On July 28, 2013, the Federal Energy Regulatory Commission (FERC) issued Order 784, which opens new markets for electric energy storage effective in November 2013.1 Order 784 reformed FERC’s so-called “Avista Rule,” which restricts third-party sales of ancillary services at market-based rates.2 In particular, a third party may not sell ancillary services at market-based rates to a public utility that is purchasing ancillary services to satisfy its own OATT requirements to offer ancillary services to its own customers. In order to overcome this restriction, a potential seller must provide a market power study demonstrating a lack of market power for the particular ancillary service in the particular geographic market.

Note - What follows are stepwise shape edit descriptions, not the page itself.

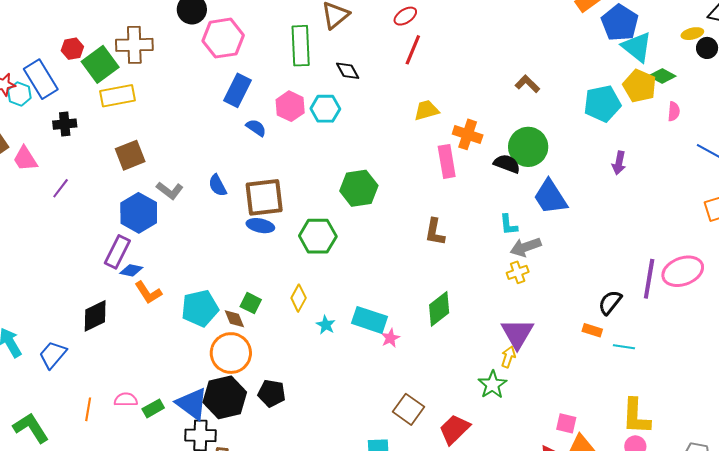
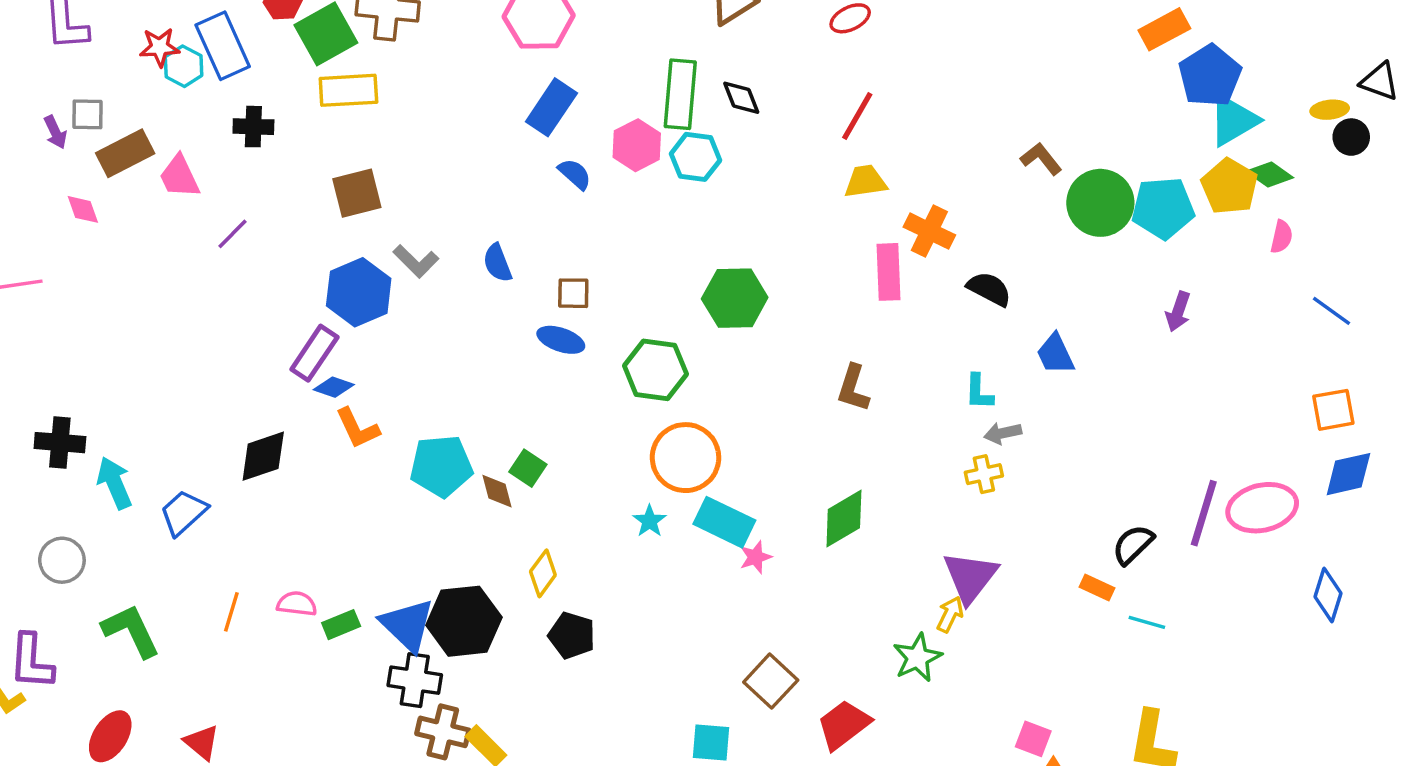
green rectangle: (301, 46) -> (680, 94), moved
cyan triangle: (637, 47) -> (1233, 120), turned 44
red line: (413, 50) -> (857, 116), moved
green circle: (528, 147) -> (1100, 203), moved
brown square: (264, 197) -> (573, 293), size x0.5
blue trapezoid: (550, 197) -> (1055, 354), size x0.7
gray arrow: (526, 247) -> (1003, 433), size x0.7
yellow diamond: (299, 298) -> (543, 573), moved
orange circle: (231, 353) -> (686, 458), moved
black pentagon: (272, 393) -> (572, 635), moved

Under Order 784, resources with market-based rate authority to sell energy and capacity can also sell imbalance services and operator reserve services (spinning and supplemental reserve services) if there is an intra-hour scheduling and sales mechanism for that area. As long as the public utility transmission provider allows intra-hour sales in its tariff, storage service providers will be able to provide their storage services under the same market-based rate authority that applies to sellers of energy and capacity. In fact, sellers that already have market-based rate authority will be able to apply that authority to their storage service sales as well.

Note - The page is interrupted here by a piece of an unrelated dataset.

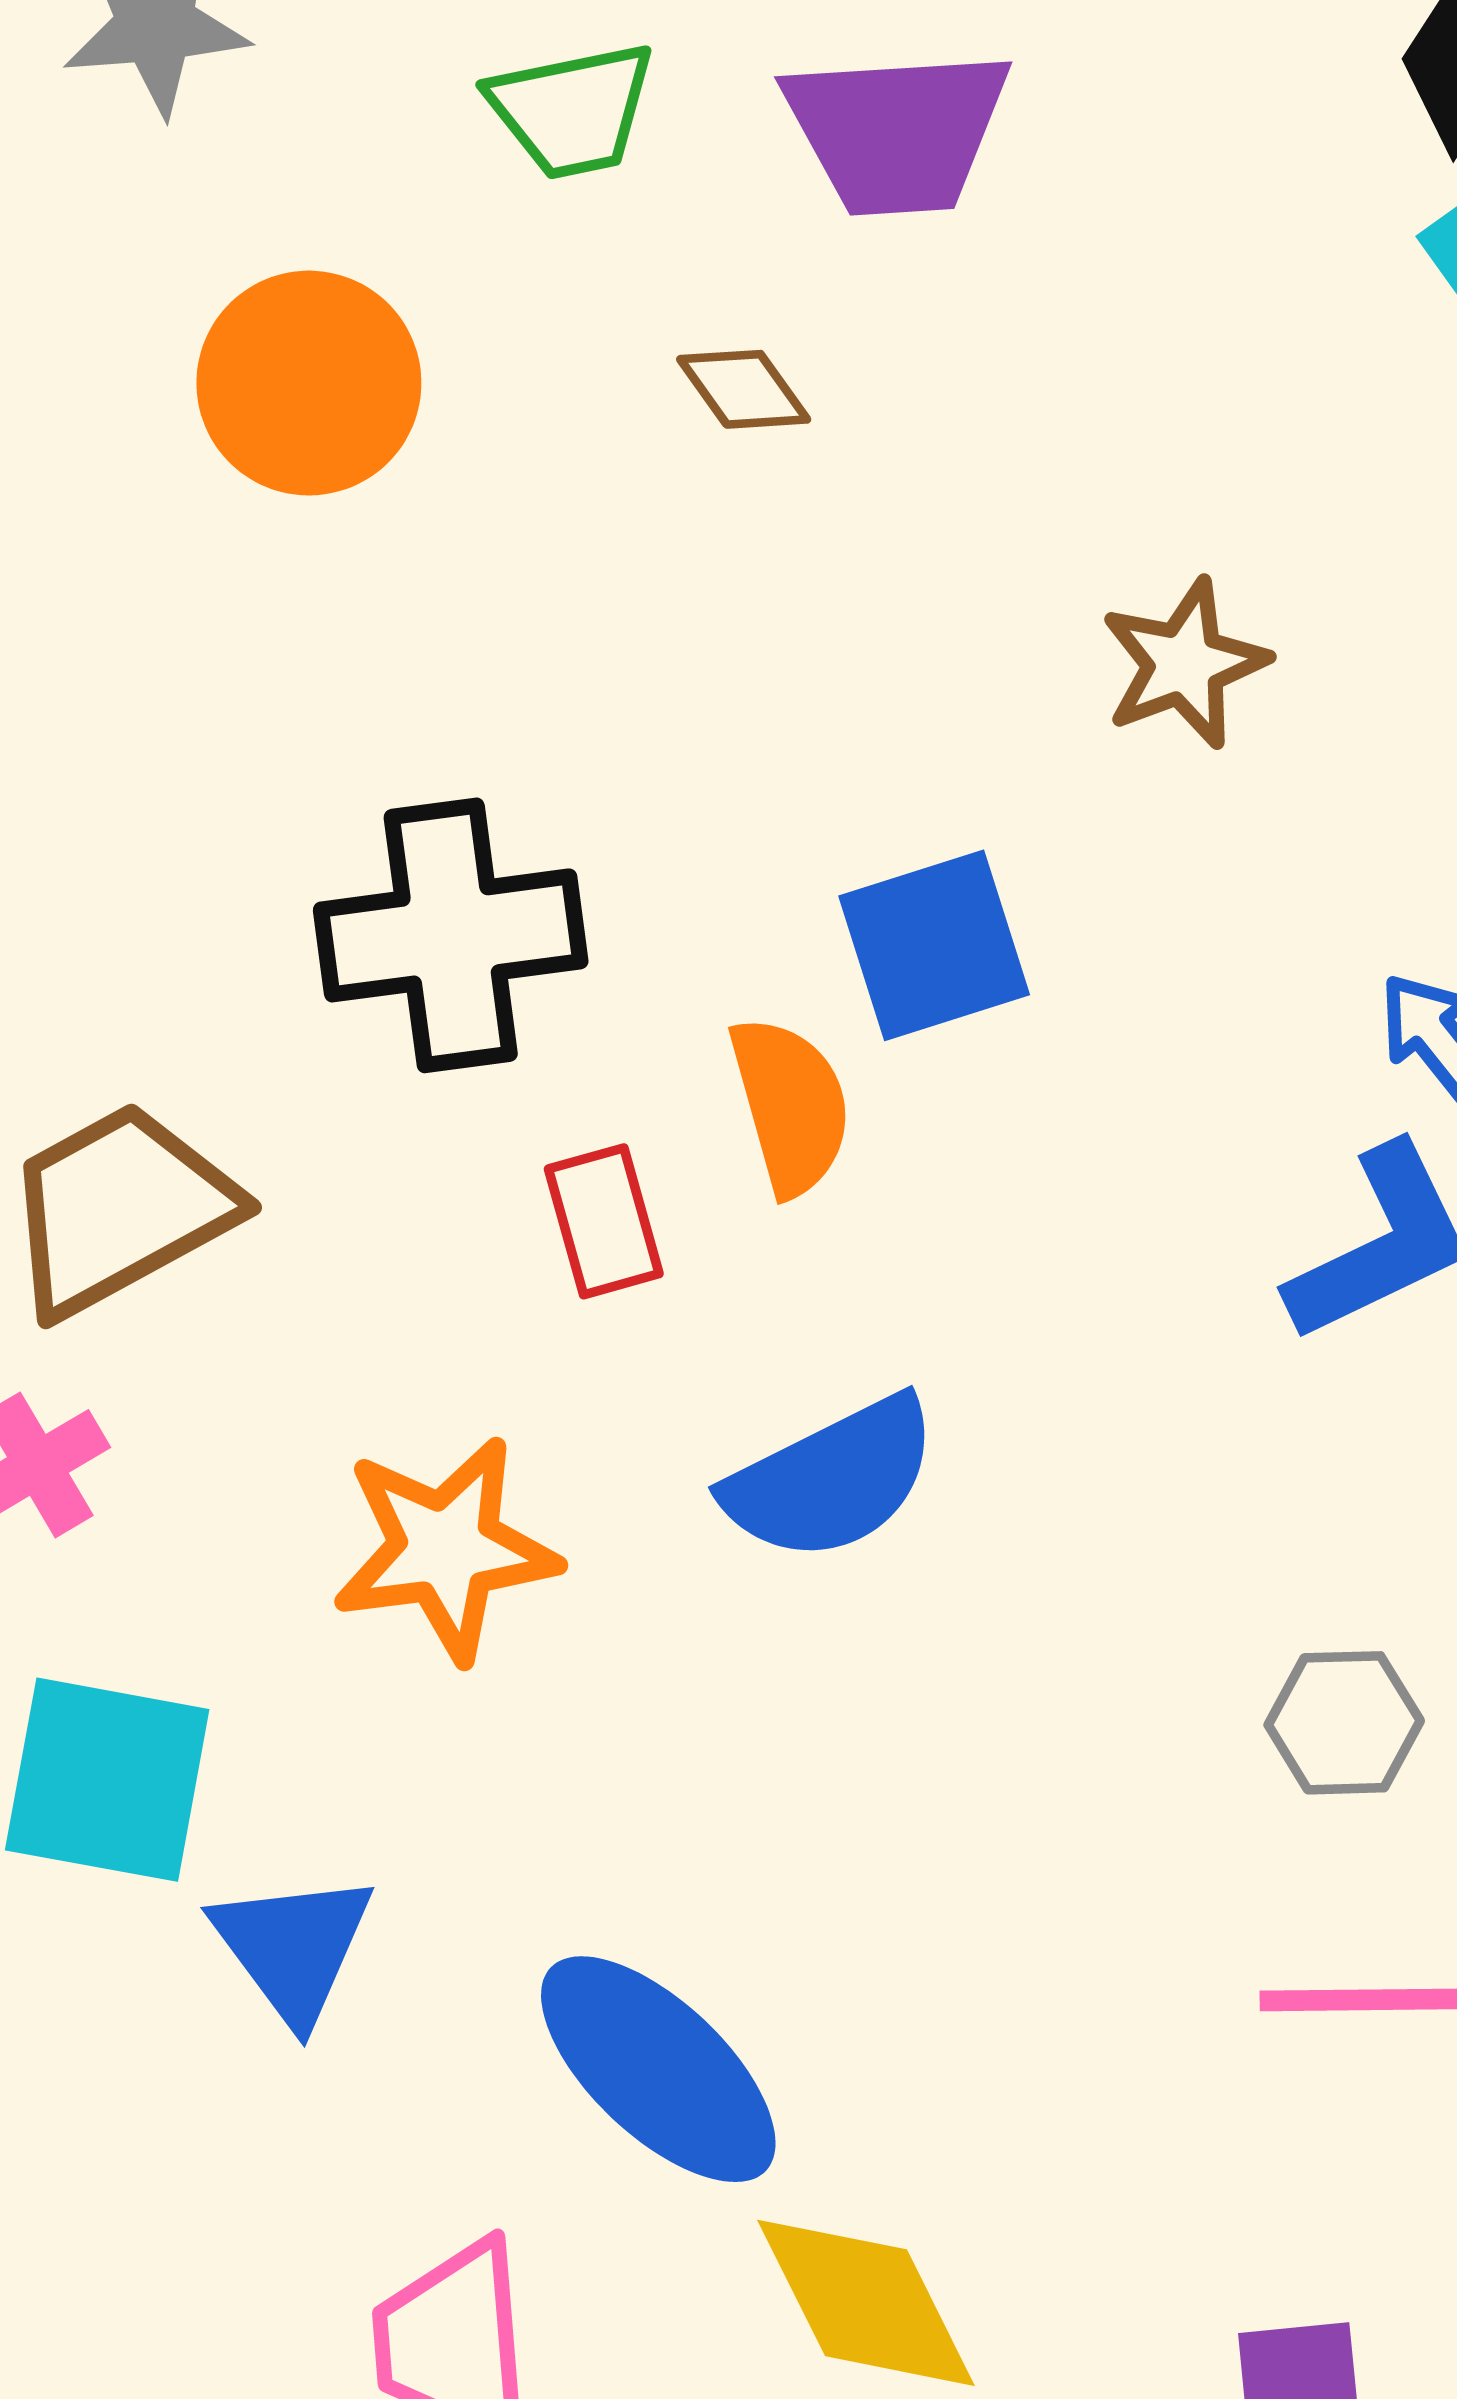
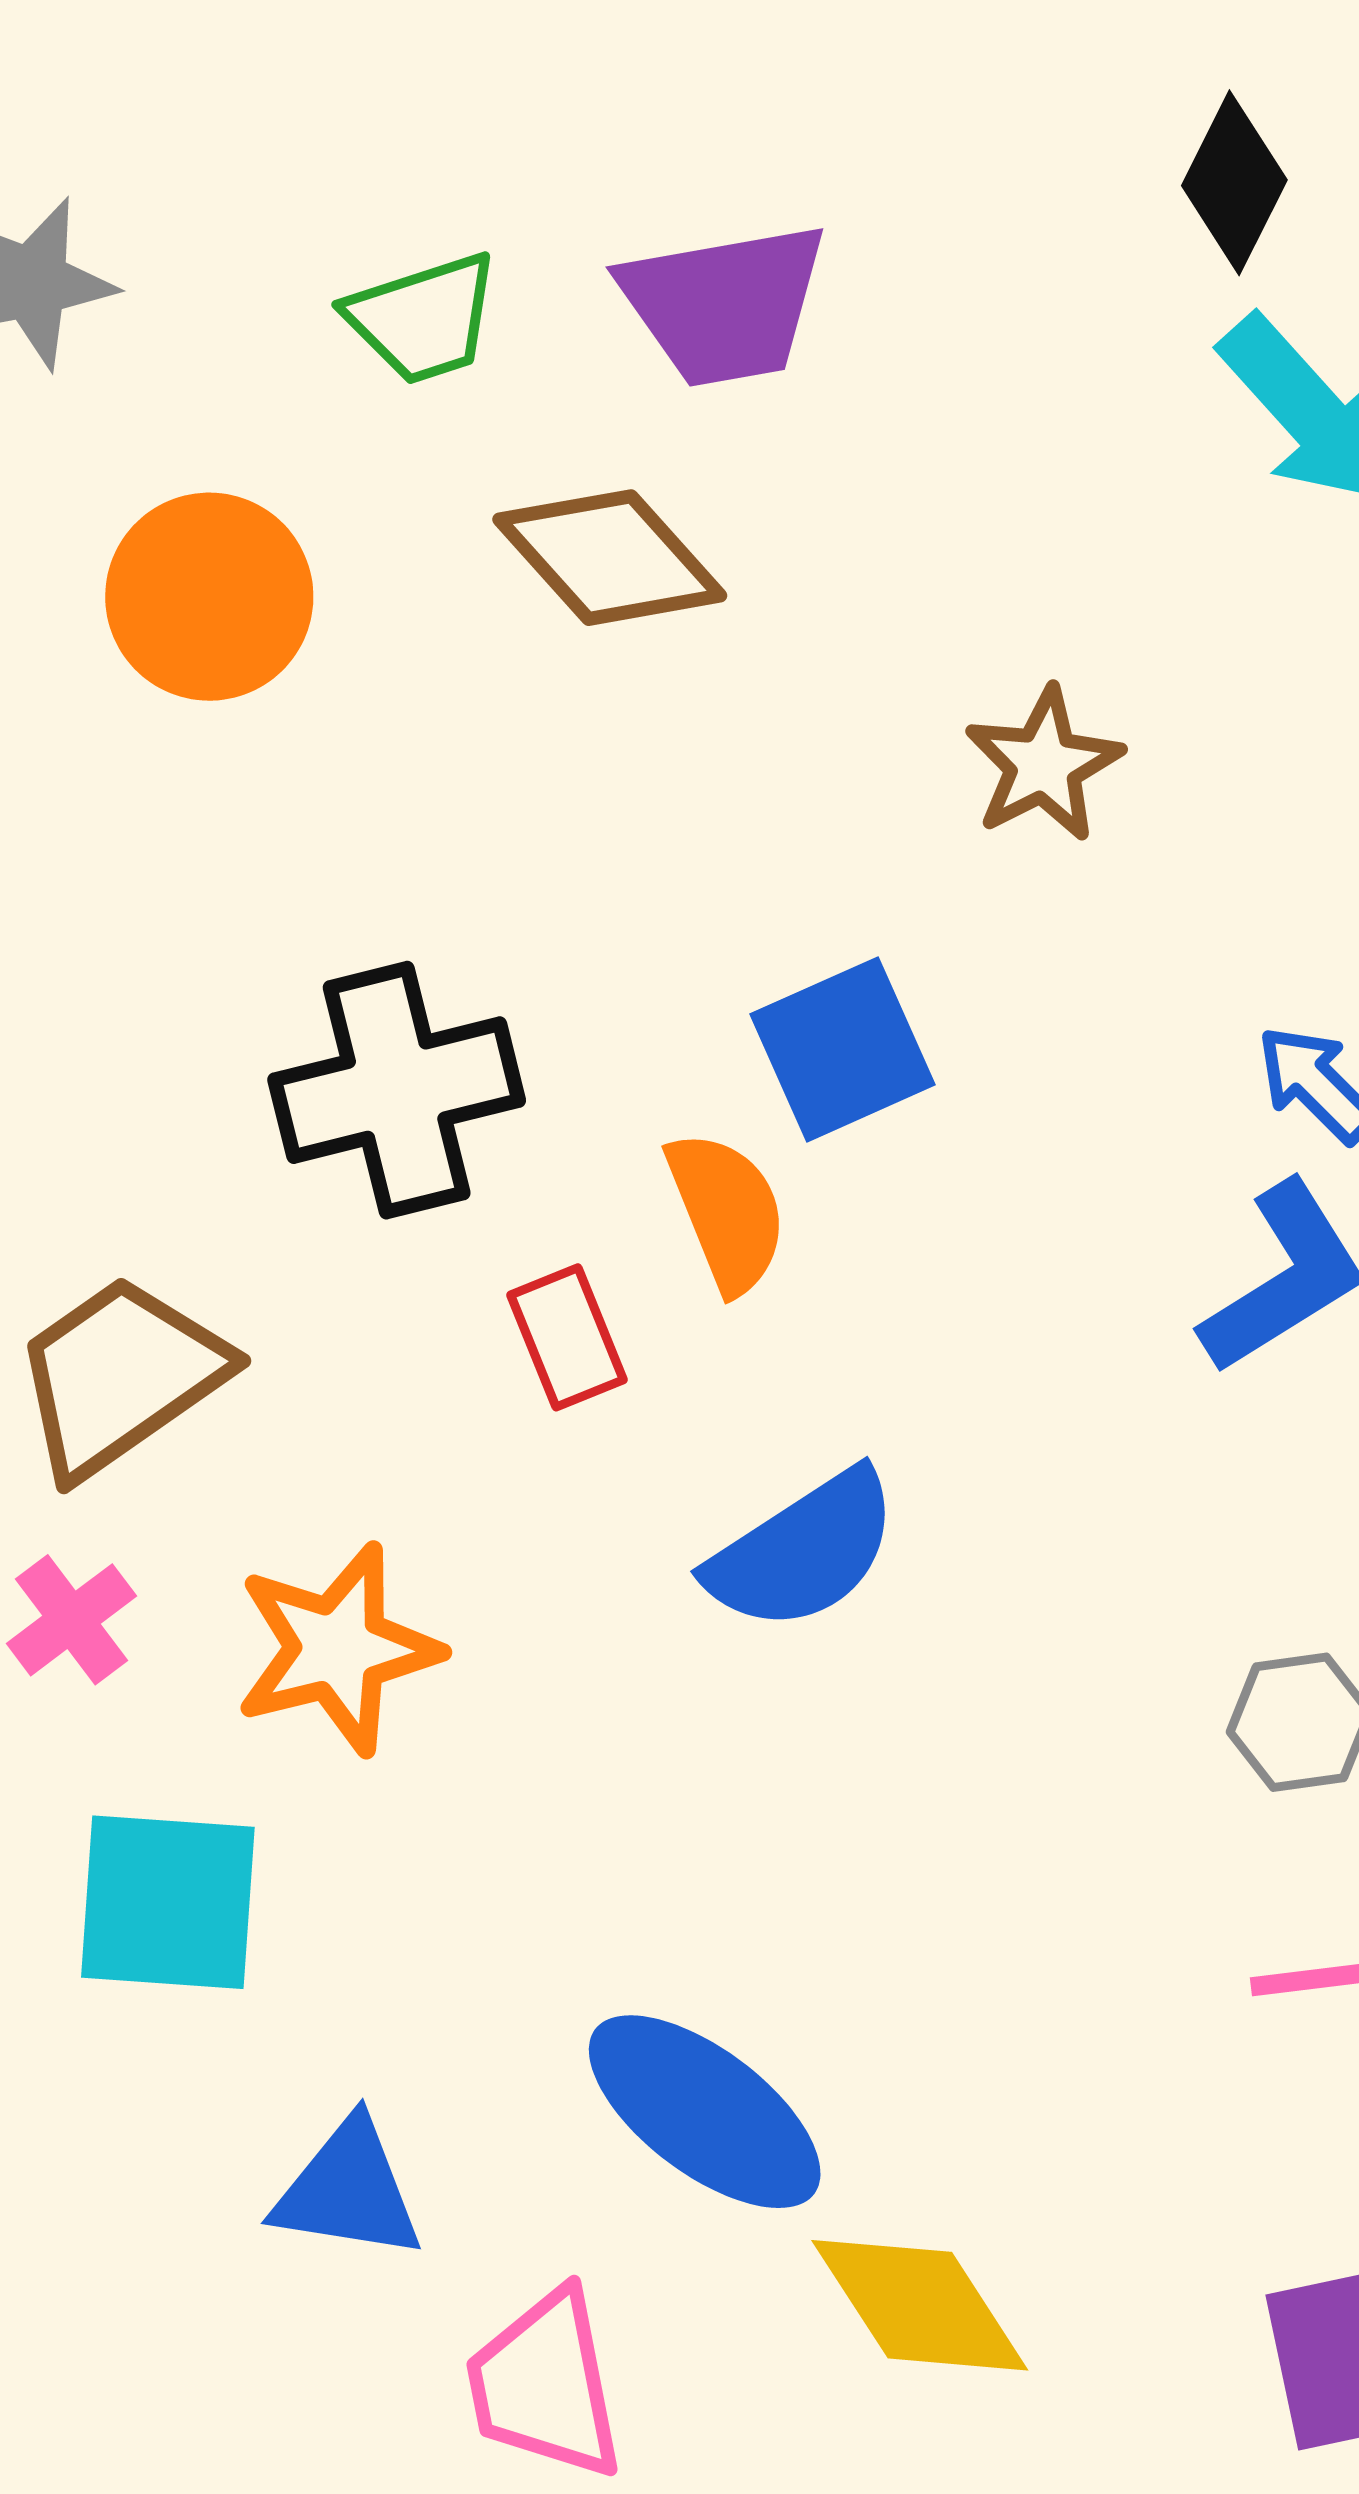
brown diamond: (744, 389) -> (610, 558), size x1.8
orange star: (445, 1549) -> (337, 1649), moved
blue triangle: (293, 1947) -> (348, 2190), moved, turned -38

FERC is also requiring more precise reporting of the speed and accuracy of regulation resources and allowing greater flexibility to purchase smaller amounts of those services. The market will therefore reward technologies that are faster, more accurate and more flexible. While Order 784 did not change the existing regime for regulation and frequency response services, FERC has left open the record for future evaluation, which is likely to happen.
California has also been aggressively pursuing its own energy storage initiatives. Earlier this year, the California Public Utilities Commission (CPUC) directed Southern California Edison to include 50 MW of energy storage in its West Los Angeles area resource procurement plan.3 Following California’s landmark energy storage statute known as AB 2514, the California PUC is expected to release broader, multi-year storage procurement targets for all of the state's investor-owned utilities this fall.4 All indications point to those targets being applicable at the transmission level, the distribution level and the level of the customer site. Third-party storage arrangements would be procured using a similar reverse auction mechanism as the RAM process used for the state’s 3MW - 20MW renewable energy projects.

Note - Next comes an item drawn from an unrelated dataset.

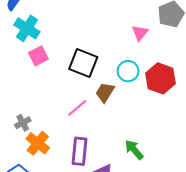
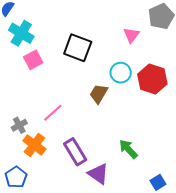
black square: (83, 63) -> (78, 48), moved
pink line: (77, 108) -> (53, 113), moved
purple rectangle: (79, 151) -> (75, 152), turned -36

These developments in California and at the federal level, which rely on market signaling, indicate the maturation of energy storage as an emerging player in the energy markets. Not long ago, energy storage’s greatest challenge was technological viability -- it was simply impossible or too expensive to store electric power except by hydro pump storage. Scientific breakthroughs have led to very many storage technologies with different services to offer the grid (the California PUC has identified 20 different potential uses for energy storage5). This fall is shaping up to be a ground breaking period for storage that will see the lifting of barriers to new market entrants and the establishment of new market mechanisms and procurement targets.
2 Third-party sales of ancillary services at market-based rates are permitted, except in the following three situations: (1) a sale to an RTO or ISO that does not self-supply ancillary services; (2) a sale to a traditional, franchised public utility affiliated with a third-party supplier, or a sale where the underlying transmission service is on the system of the public utility affiliated with the third-party supplier; or (3) a sale to a public utility that is purchasing ancillary services to satisfy its tariff requirements to provide ancillary services to its customers.
5 CPUC Energy Storage Framework Staff Proposal, April 3, 2012, p. 20.